I've been listening to Signals and Threads podcast, and I remember listening to this episode - https://signalsandthreads.com/memory-management/

(I don't know neither Ocaml, nor Haskell, or any ML language), but the podcast is always fun to listen to (not only programming also)

Now would relisten this, and may actually understand it!


I'm curious, which episodes are describable as "not only programming"? I ask since I can't think of one.


I have not been listening to them in the past but stumbled upon this episode "Multicast and the Markets" and I feel this has a lot of stuff about hardware and network than the software. Highly recommend to check it out.

https://signalsandthreads.com/multicast-and-the-markets/


You are probably right, wrong recollection then, or it might've been an episode where some time was spent on talking about other important points - culture, life, etc.

Podcasts (not only this one) have evolved a lot! (another fav of mine is "Go Time" and many others).

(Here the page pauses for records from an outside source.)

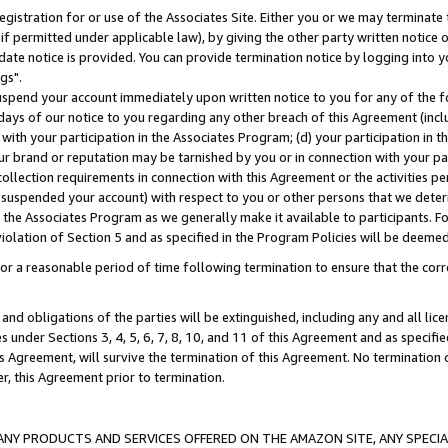
gistration for or use of the Associates Site. Either you or we may terminate 
if permitted under applicable law), by giving the other party written notice 
date notice is provided. You can provide termination notice by logging into y
gs".
spend your account immediately upon written notice to you for any of the fol
 days of our notice to you regarding any other breach of this Agreement (incl
n with your participation in the Associates Program; (d) your participation in
t our brand or reputation may be tarnished by you or in connection with your pa
ollection requirements in connection with this Agreement or the activities p
suspended your account) with respect to you or other persons that we determi
 the Associates Program as we generally make it available to participants. F
iolation of Section 5 and as specified in the Program Policies will be deeme
a reasonable period of time following termination to ensure that the corre
and obligations of the parties will be extinguished, including any and all lic
es under Sections 3, 4, 5, 6, 7, 8, 10, and 11 of this Agreement and as specifi
Agreement, will survive the termination of this Agreement. No termination of
der, this Agreement prior to termination.
NY PRODUCTS AND SERVICES OFFERED ON THE AMAZON SITE, ANY SPECIAL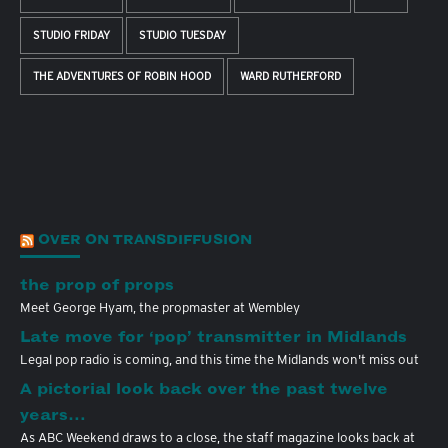
STUDIO FRIDAY
STUDIO TUESDAY
THE ADVENTURES OF ROBIN HOOD
WARD RUTHERFORD
OVER ON TRANSDIFFUSION
the prop of props
Meet George Hyam, the propmaster at Wembley
Late move for ‘pop’ transmitter in Midlands
Legal pop radio is coming, and this time the Midlands won't miss out
A pictorial look back over the past twelve
years…
As ABC Weekend draws to a close, the staff magazine looks back at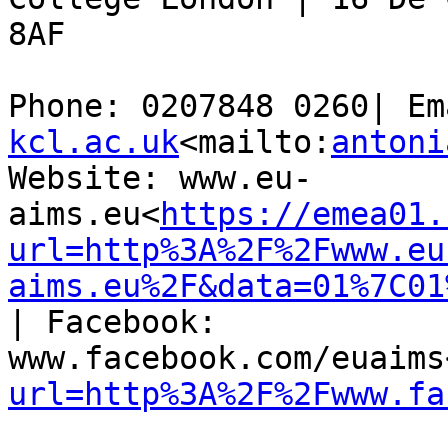
8AF

Phone: 0207848 0260| Em
kcl.ac.uk
<mailto:
antoni
Website: www.eu-
aims.eu<
https://emea01.
url=http%3A%2F%2Fwww.eu
aims.eu%2F&data=01%7C01
| Facebook: 
www.facebook.com/euaims
url=http%3A%2F%2Fwww.fa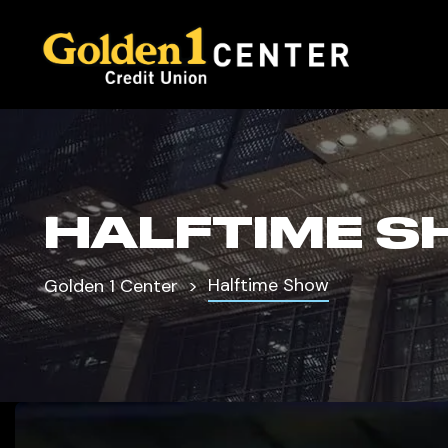
HALFTIME S
Halftime Show
Golden 1 Center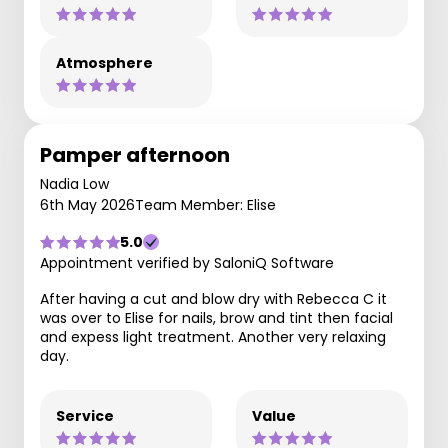
Atmosphere
Pamper afternoon
Nadia Low
6th May 2026
Team Member: Elise
5.0
Appointment verified by SaloniQ Software
After having a cut and blow dry with Rebecca C it
was over to Elise for nails, brow and tint then facial
and expess light treatment. Another very relaxing
day.
Service
Value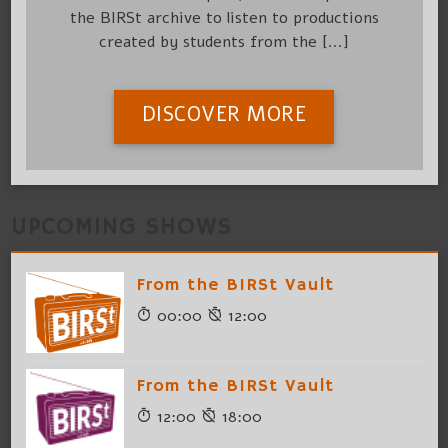
the BIRSt archive to listen to productions
created by students from the [...]
DISCOVER MORE
UPCOMING SHOWS
From the BIRSt Vault
00:00
12:00
From the BIRSt Vault
12:00
18:00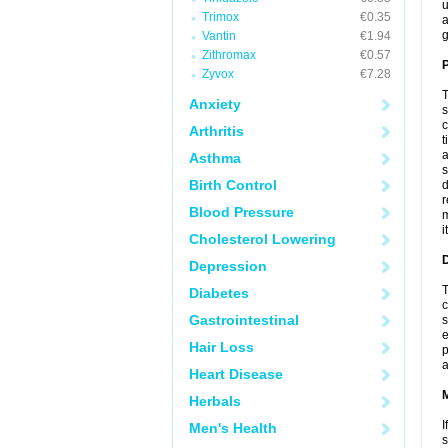
u
Trimox
€0.35
a
g
Vantin
€1.94
Zithromax
€0.57
P
Zyvox
€7.28
T
Anxiety
s
c
Arthritis
t
a
Asthma
s
Birth Control
d
r
Blood Pressure
m
i
Cholesterol Lowering
D
Depression
T
Diabetes
c
Gastrointestinal
s
e
Hair Loss
p
a
Heart Disease
Herbals
I
Men's Health
s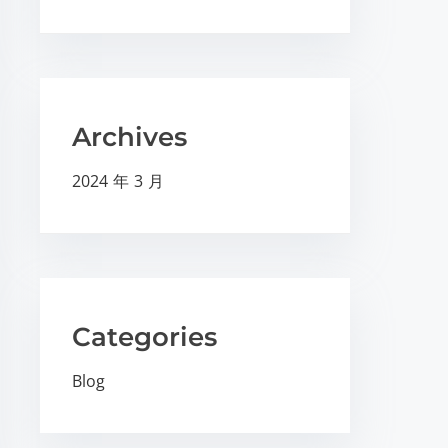
Archives
2024 年 3 月
Categories
Blog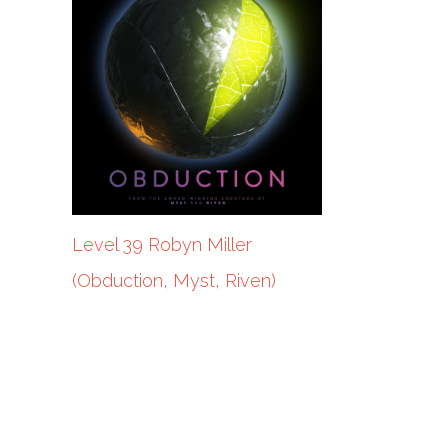
Level 39 Robyn Miller
(Obduction, Myst, Riven)
POTW Benji Inniger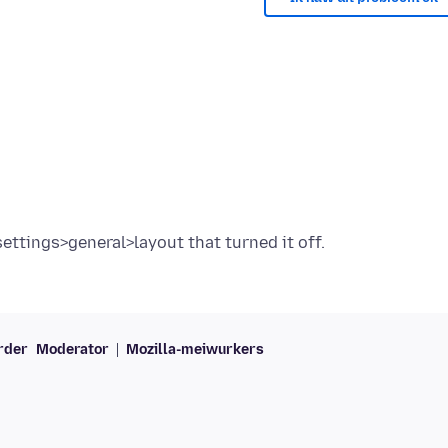
rder
Moderator
Mozilla-meiwurkers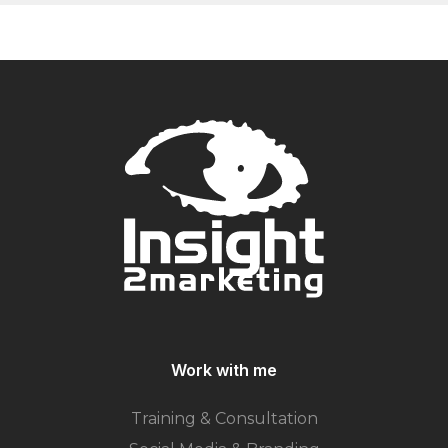
Work with me
Training & Consultation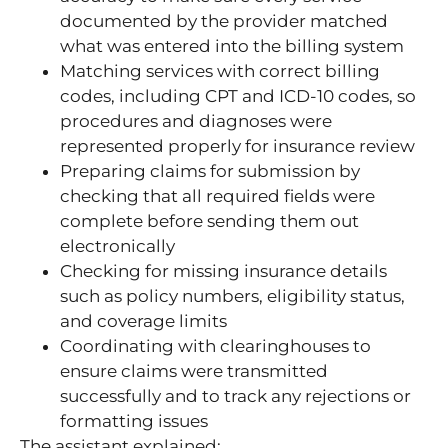
documented by the provider matched
what was entered into the billing system
Matching services with correct billing
codes, including CPT and ICD-10 codes, so
procedures and diagnoses were
represented properly for insurance review
Preparing claims for submission by
checking that all required fields were
complete before sending them out
electronically
Checking for missing insurance details
such as policy numbers, eligibility status,
and coverage limits
Coordinating with clearinghouses to
ensure claims were transmitted
successfully and to track any rejections or
formatting issues
The assistant explained: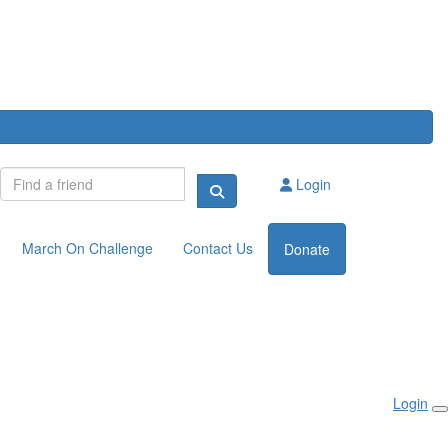
Login
March On Challenge
Contact Us
Donate
Login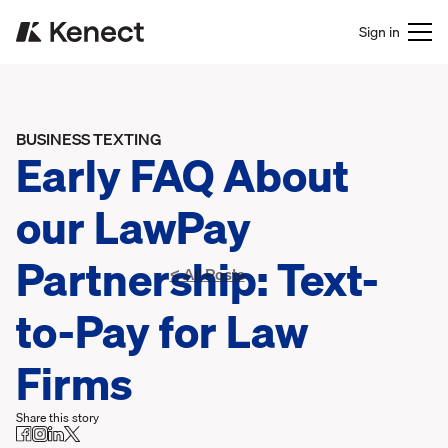
Sign in
BUSINESS TEXTING
Early FAQ About
our LawPay
Partnership: Text-
< All Posts
to-Pay for Law
Firms
Share this story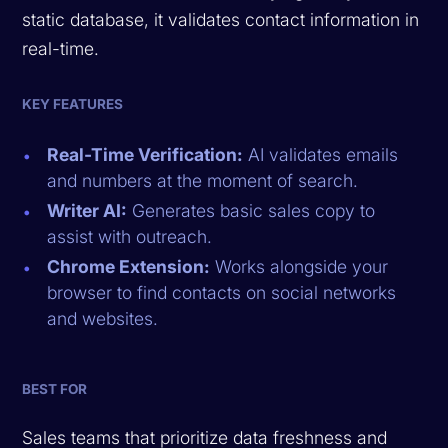
static database, it validates contact information in
real-time.
KEY FEATURES
Real-Time Verification:
AI validates emails
and numbers at the moment of search.
Writer AI:
Generates basic sales copy to
assist with outreach.
Chrome Extension:
Works alongside your
browser to find contacts on social networks
and websites.
BEST FOR
Sales teams that prioritize data freshness and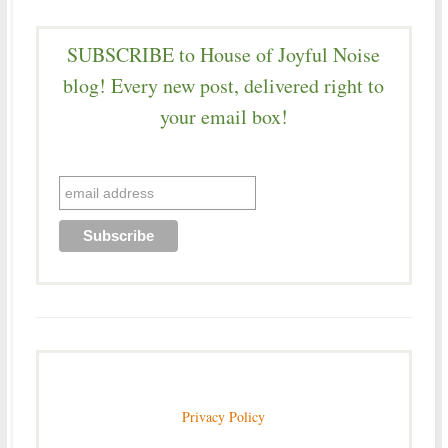
SUBSCRIBE to House of Joyful Noise
blog! Every new post, delivered right to
your email box!
Privacy Policy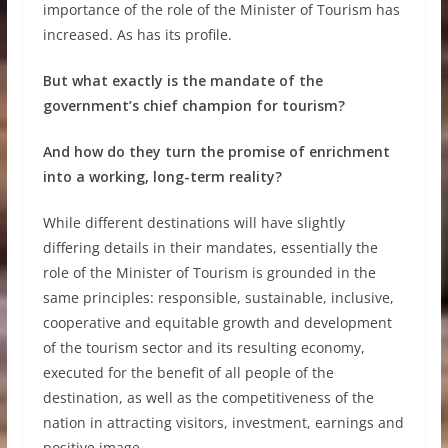
importance of the role of the Minister of Tourism has
increased. As has its profile.
But what exactly is the mandate of the
government’s chief champion for tourism?
And how do they turn the promise of enrichment
into a working, long-term reality?
While different destinations will have slightly
differing details in their mandates, essentially the
role of the Minister of Tourism is grounded in the
same principles: responsible, sustainable, inclusive,
cooperative and equitable growth and development
of the tourism sector and its resulting economy,
executed for the benefit of all people of the
destination, as well as the competitiveness of the
nation in attracting visitors, investment, earnings and
positive image.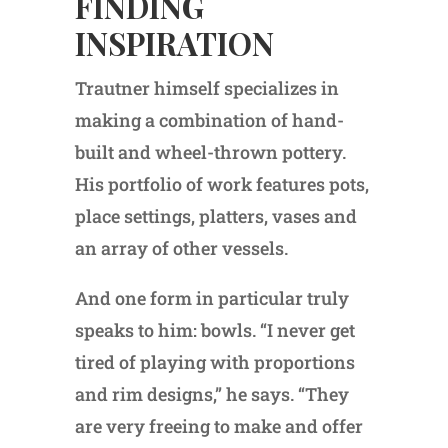
FINDING
INSPIRATION
Trautner himself specializes in
making a combination of hand-
built and wheel-thrown pottery.
His portfolio of work features pots,
place settings, platters, vases and
an array of other vessels.
And one form in particular truly
speaks to him: bowls. “I never get
tired of playing with proportions
and rim designs,” he says. “They
are very freeing to make and offer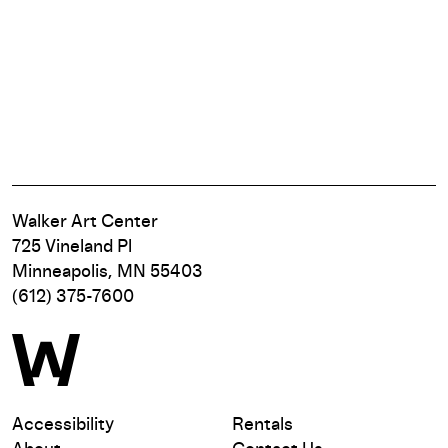
Walker Art Center
725 Vineland Pl
Minneapolis, MN 55403
(612) 375-7600
Accessibility
Rentals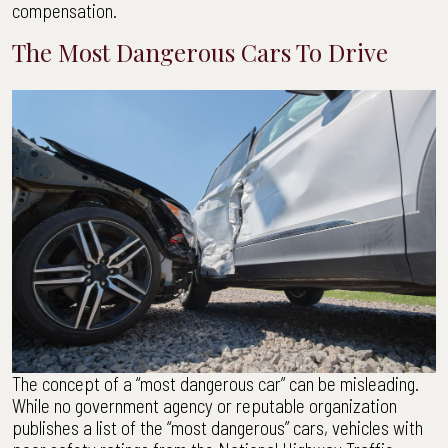
compensation.
The Most Dangerous Cars To Drive
The concept of a “most dangerous car” can be misleading.
While no government agency or reputable organization
publishes a list of the “most dangerous” cars, vehicles with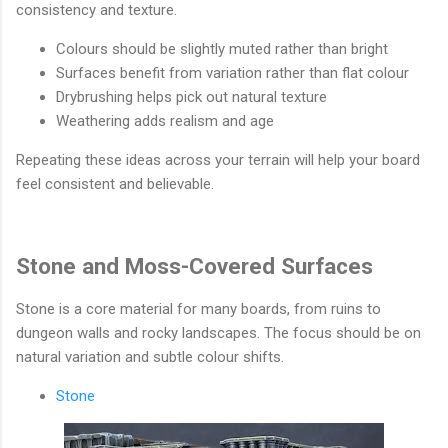
consistency and texture.
Colours should be slightly muted rather than bright
Surfaces benefit from variation rather than flat colour
Drybrushing helps pick out natural texture
Weathering adds realism and age
Repeating these ideas across your terrain will help your board
feel consistent and believable.
Stone and Moss-Covered Surfaces
Stone is a core material for many boards, from ruins to
dungeon walls and rocky landscapes. The focus should be on
natural variation and subtle colour shifts.
Stone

There was a good one about NTP and microsecond precision that had programming but was more a discussion of how hard time is to get right at great precision.


This is a great idea, but I have questions

* Is there a process for upstreaming this into the mainline language, or is this essentially JaneStML now?

* Why choose such an obscure word as `exclave` to indicate return-value optimization? How about `return local` or something similarly approachable?


Our long term aim is to upstream all of our work from our branch of the OCaml compiler. Of course, that is contingent on the ideas we’re developing there being accepted by the community. There are two main reasons we work on our own branch:

1. Language design is hard. At Jane Street we have a great opportunity to design new features, test them extensively in a realistic environment, and then change them. Because we have access to the entire code base where the features are deployed, we can even change concrete syntax relatively easily. So by developing internally, releasing internally, and then upstreaming with experience, we can be more confident that the feature design is correct.

2. We get a faster turnaround between idea conception and internal deployment. Working solely with upstream, we would develop an idea, go through a long design discussion with upstream, implement, merge, wait for release, wait for the rest of Jane Street to be ready to upgrade, and upgrade. Now, we can implement an idea in parallel with its design, rolling it out internally in stages (as appropriate), and then upstream later. This is a big win for us, and well worth the extra time spent moving changes back and forth.

> Why choose such an obscure word as `exclave`

We discussed a lot of possible choices and eventually decided this was the best one. I personally think names should either be self-explanatory or memorable -- so that once they have been explained they aren't forgotten -- here we went with memorable. As a word, exclave also captures what is going on in terms of part of the parent region being contained within the child region. `return local` was a strong contender, but it implies that `exclave` is always about functions -- whereas the actual feature is a bit more general than that. It is also a bit easier, when adding new keywords, if you pick a word that isn't used much, and `return` is used a lot.


This process seems to intentionally cut off upstream from having input into the design of the features during development when there's still a chance to change it. What happens when you implement something that you like, release it internally, but then it turns out upstream doesn't like it or wants it a different way? Will you maintain your feature on your fork forever (thus JaneStML), or will you abandon your feature? Is the thought that, honestly, this will never happen given Jane Street's track record in the community and the level of battle testing that this process brings to the design process?


Another possibility is to change the design based on upstream feedback and adjust the internal codebase to it.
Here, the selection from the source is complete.